= TASK GOAL =
Starting with the line that has "Session Gloves 3mm Black" and finishing with the line that has "内容をちょくちょく思い出したり、ぼーっと考えたりしな", set down each line below exactly. Pictures are not copied.

[Data excerpts]
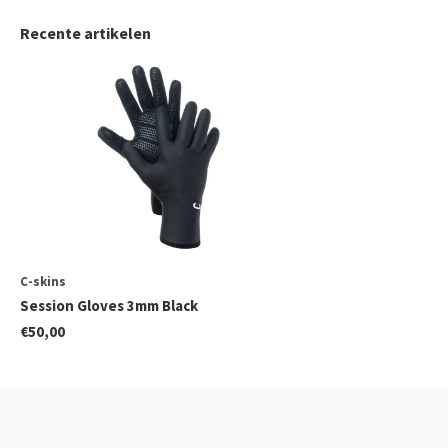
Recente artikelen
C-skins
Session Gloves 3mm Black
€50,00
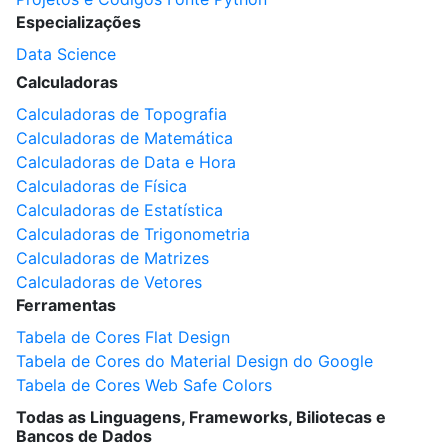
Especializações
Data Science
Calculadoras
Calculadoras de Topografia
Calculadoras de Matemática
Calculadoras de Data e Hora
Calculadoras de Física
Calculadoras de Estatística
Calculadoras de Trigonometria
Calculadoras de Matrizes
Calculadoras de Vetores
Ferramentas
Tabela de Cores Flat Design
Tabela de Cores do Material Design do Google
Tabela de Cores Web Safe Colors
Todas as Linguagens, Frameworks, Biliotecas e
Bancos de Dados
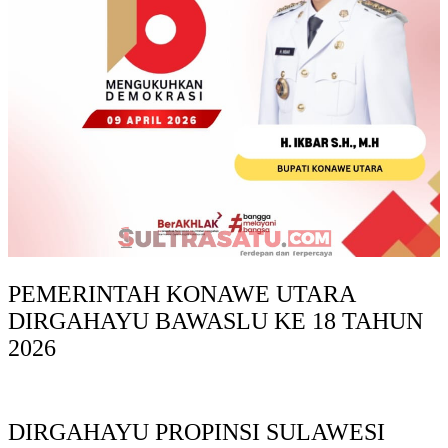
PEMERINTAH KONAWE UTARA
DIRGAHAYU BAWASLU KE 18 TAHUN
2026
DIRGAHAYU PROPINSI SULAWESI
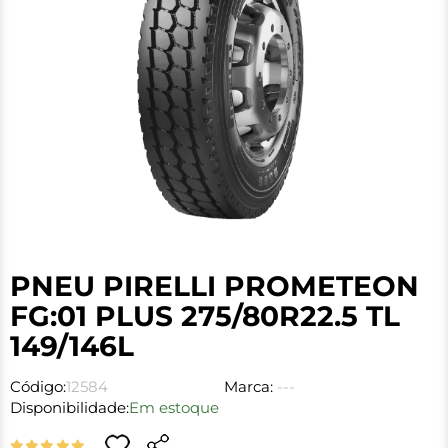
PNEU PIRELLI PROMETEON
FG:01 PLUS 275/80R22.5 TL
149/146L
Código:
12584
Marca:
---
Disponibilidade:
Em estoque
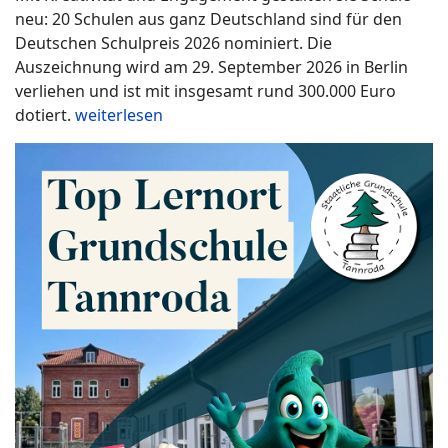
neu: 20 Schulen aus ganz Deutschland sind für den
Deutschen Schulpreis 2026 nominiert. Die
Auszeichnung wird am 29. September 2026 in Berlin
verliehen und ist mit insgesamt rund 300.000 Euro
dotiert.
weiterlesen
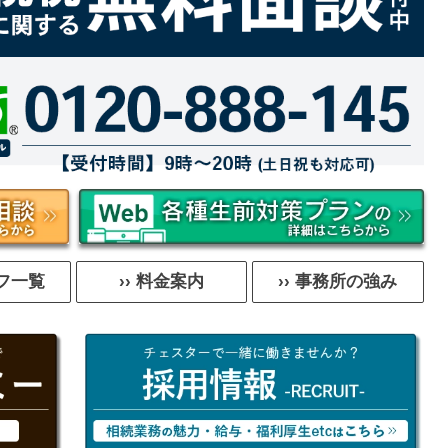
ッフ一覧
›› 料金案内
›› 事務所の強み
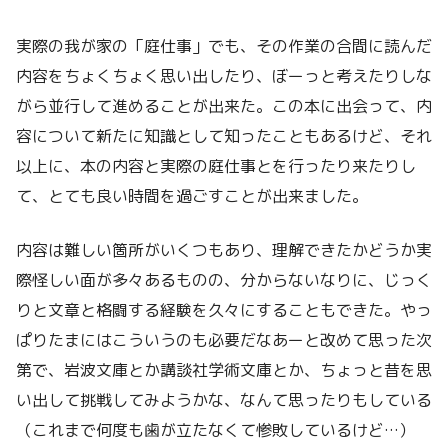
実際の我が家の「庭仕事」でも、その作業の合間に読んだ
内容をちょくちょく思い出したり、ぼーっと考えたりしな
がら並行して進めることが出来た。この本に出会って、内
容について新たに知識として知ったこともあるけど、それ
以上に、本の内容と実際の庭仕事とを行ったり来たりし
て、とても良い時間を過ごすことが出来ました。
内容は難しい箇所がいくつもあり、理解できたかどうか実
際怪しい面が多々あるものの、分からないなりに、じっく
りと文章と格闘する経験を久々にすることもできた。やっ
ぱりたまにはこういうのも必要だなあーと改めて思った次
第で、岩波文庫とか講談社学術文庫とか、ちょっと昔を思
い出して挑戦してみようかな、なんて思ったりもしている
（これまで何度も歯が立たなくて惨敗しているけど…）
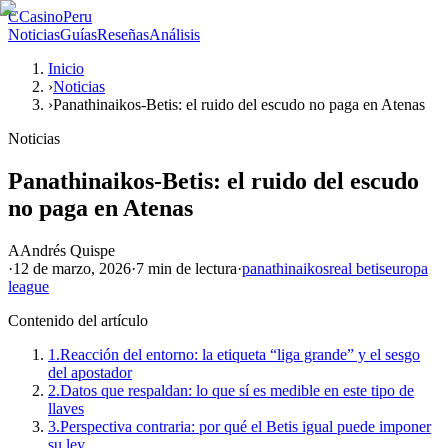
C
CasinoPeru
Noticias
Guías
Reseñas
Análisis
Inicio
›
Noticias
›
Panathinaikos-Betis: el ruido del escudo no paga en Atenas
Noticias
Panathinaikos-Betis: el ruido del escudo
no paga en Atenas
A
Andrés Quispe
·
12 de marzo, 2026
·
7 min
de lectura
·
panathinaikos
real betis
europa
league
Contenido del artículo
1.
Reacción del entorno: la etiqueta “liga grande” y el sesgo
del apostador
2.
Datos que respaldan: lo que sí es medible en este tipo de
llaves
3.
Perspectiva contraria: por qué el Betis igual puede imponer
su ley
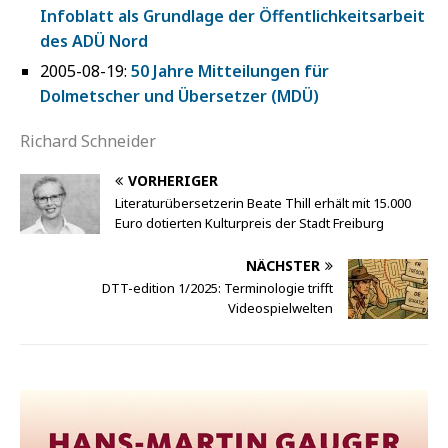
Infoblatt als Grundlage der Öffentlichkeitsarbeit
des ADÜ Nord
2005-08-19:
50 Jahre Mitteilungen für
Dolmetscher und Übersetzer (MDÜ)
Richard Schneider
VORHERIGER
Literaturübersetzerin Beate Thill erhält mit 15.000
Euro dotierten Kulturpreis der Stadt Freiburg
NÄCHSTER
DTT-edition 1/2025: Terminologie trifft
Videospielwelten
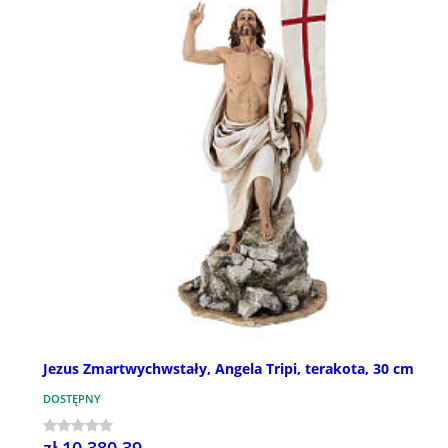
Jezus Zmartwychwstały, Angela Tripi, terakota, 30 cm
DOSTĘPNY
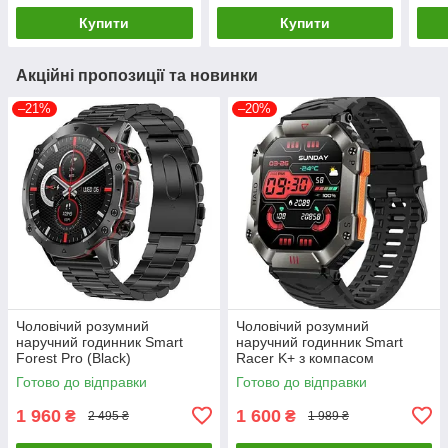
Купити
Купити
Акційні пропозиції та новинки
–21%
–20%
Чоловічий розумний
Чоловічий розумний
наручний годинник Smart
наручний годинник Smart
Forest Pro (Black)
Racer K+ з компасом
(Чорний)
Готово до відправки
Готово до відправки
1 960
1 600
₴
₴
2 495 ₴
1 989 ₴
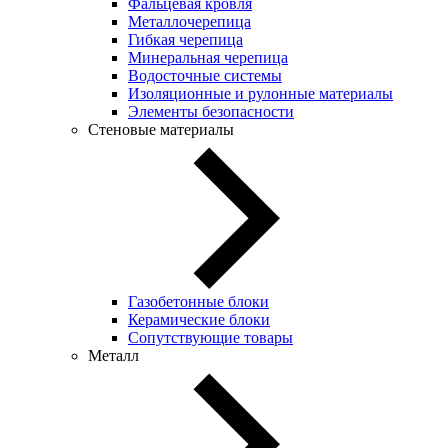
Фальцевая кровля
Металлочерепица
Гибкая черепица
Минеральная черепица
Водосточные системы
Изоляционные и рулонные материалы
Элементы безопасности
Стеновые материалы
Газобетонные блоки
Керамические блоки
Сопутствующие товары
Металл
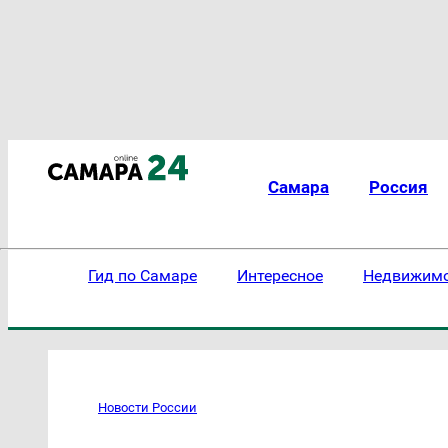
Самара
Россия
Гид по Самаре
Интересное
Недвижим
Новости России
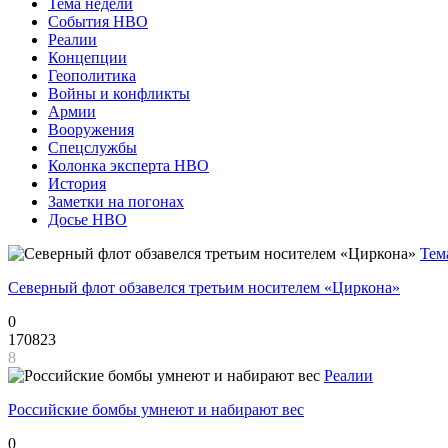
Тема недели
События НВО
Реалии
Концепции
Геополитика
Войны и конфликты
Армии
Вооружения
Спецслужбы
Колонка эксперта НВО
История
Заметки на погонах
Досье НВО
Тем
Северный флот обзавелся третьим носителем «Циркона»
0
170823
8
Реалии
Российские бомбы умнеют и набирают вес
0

--

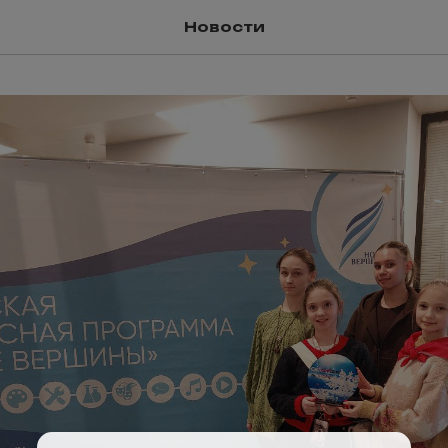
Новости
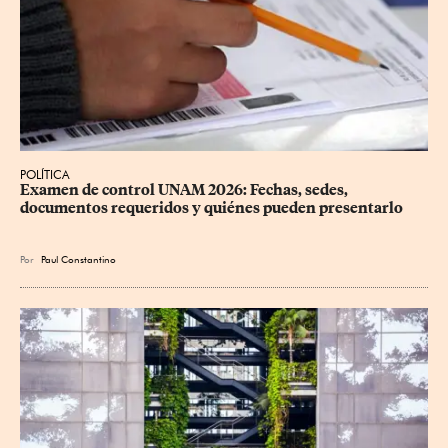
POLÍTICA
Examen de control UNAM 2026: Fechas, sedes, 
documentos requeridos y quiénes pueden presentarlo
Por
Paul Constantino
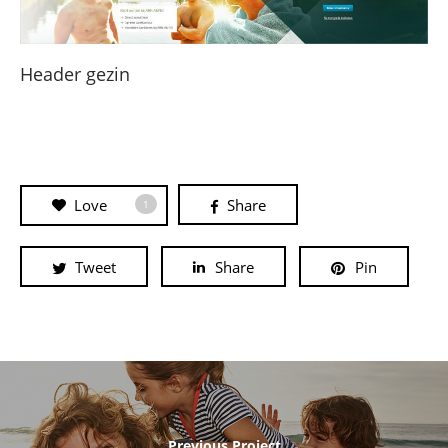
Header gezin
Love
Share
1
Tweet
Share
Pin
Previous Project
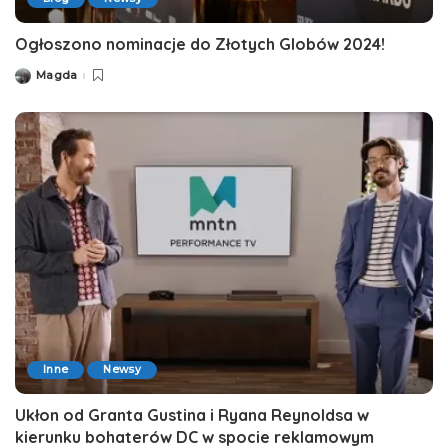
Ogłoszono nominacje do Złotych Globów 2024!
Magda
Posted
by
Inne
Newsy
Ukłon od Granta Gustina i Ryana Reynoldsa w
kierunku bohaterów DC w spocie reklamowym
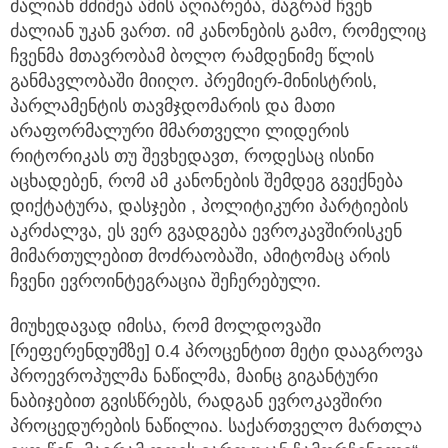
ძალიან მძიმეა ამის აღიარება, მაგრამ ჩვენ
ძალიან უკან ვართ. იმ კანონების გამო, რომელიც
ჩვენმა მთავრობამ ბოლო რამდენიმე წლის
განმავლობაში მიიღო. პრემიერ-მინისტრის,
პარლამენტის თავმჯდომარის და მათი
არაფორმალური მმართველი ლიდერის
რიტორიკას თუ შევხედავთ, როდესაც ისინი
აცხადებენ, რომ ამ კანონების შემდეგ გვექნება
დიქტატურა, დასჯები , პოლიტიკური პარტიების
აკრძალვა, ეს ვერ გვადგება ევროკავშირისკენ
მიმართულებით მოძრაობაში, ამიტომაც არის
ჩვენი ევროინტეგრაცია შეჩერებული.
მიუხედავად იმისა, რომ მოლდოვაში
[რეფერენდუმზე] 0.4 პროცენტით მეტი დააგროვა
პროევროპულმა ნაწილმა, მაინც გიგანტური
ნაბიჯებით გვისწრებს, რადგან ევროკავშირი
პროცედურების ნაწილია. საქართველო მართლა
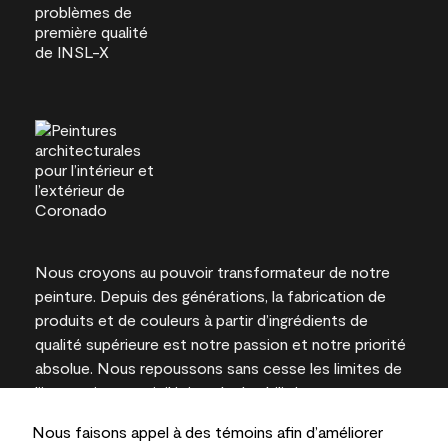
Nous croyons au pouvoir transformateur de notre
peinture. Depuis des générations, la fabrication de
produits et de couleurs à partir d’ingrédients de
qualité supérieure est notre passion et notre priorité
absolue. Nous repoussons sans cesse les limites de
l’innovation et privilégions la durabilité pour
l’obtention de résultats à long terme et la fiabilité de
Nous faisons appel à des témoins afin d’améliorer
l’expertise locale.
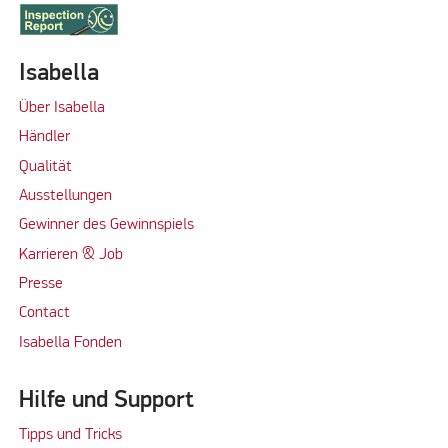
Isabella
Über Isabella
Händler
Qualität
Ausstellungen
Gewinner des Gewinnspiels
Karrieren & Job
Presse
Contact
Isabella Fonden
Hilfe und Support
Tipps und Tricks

* * *

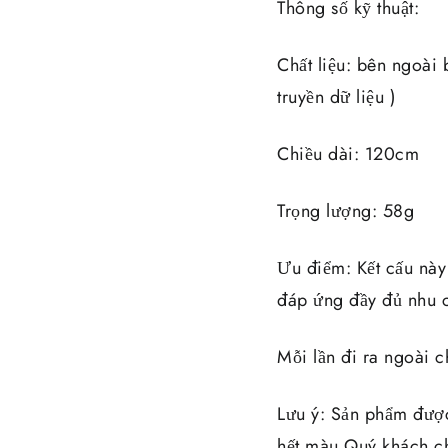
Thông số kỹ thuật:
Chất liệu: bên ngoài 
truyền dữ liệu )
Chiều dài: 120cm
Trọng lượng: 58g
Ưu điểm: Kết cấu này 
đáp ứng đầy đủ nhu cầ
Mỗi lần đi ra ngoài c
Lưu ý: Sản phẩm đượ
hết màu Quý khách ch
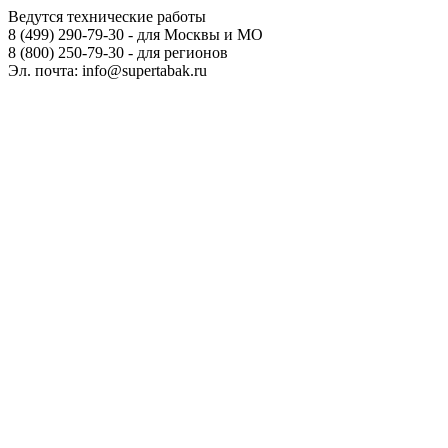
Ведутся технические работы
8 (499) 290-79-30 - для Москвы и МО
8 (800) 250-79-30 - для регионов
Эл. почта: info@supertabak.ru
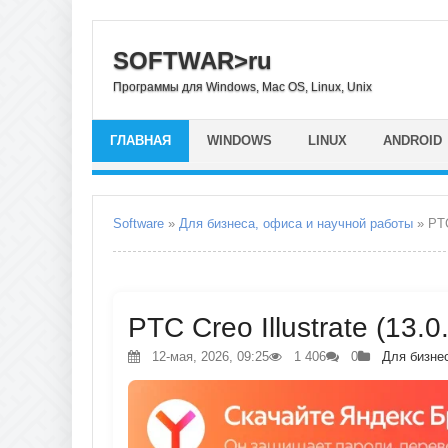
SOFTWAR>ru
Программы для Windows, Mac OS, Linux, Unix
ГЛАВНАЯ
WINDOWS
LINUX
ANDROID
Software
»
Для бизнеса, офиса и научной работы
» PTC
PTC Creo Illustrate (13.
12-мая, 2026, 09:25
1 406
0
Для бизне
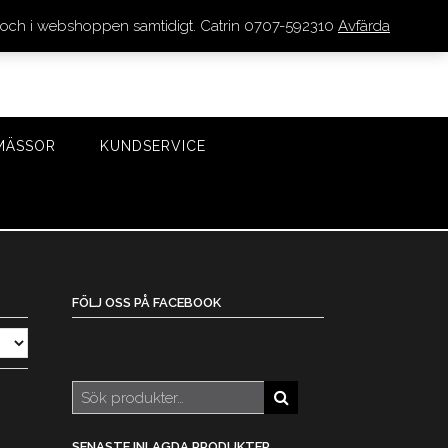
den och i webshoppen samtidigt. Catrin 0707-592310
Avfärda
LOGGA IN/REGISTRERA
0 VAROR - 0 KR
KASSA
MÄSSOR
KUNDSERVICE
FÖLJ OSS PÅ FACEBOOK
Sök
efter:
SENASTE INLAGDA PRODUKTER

= COMPLETED EXERCISE =
Session Gloves 3mm Black
€50,00
Especializações
Data Science
Calculadoras
Calculadoras de Topografia
Calculadoras de Matemática
Calculadoras de Data e Hora
Calculadoras de Física
Calculadoras de Estatística
Calculadoras de Trigonometria
Calculadoras de Matrizes
Calculadoras de Vetores
Ferramentas
Tabela de Cores Flat Design
Tabela de Cores do Material Design do Google
Tabela de Cores Web Safe Colors
Todas as Linguagens, Frameworks, Biliotecas e
Bancos de Dados
PEMERINTAH KONAWE UTARA
DIRGAHAYU BAWASLU KE 18 TAHUN
2026
DIRGAHAYU PROPINSI SULAWESI
PNEU PIRELLI PROMETEON
FG:01 PLUS 275/80R22.5 TL
149/146L
Código:
12584
Marca:
---
Disponibilidade:
Em estoque
neu: 20 Schulen aus ganz Deutschland sind für den
Deutschen Schulpreis 2026 nominiert. Die
Auszeichnung wird am 29. September 2026 in Berlin
verliehen und ist mit insgesamt rund 300.000 Euro
dotiert.
weiterlesen
ッフ一覧
›› 料金案内
›› 事務所の強み
実際の我が家の「庭仕事」でも、その作業の合間に読んだ
内容をちょくちょく思い出したり、ぼーっと考えたりしな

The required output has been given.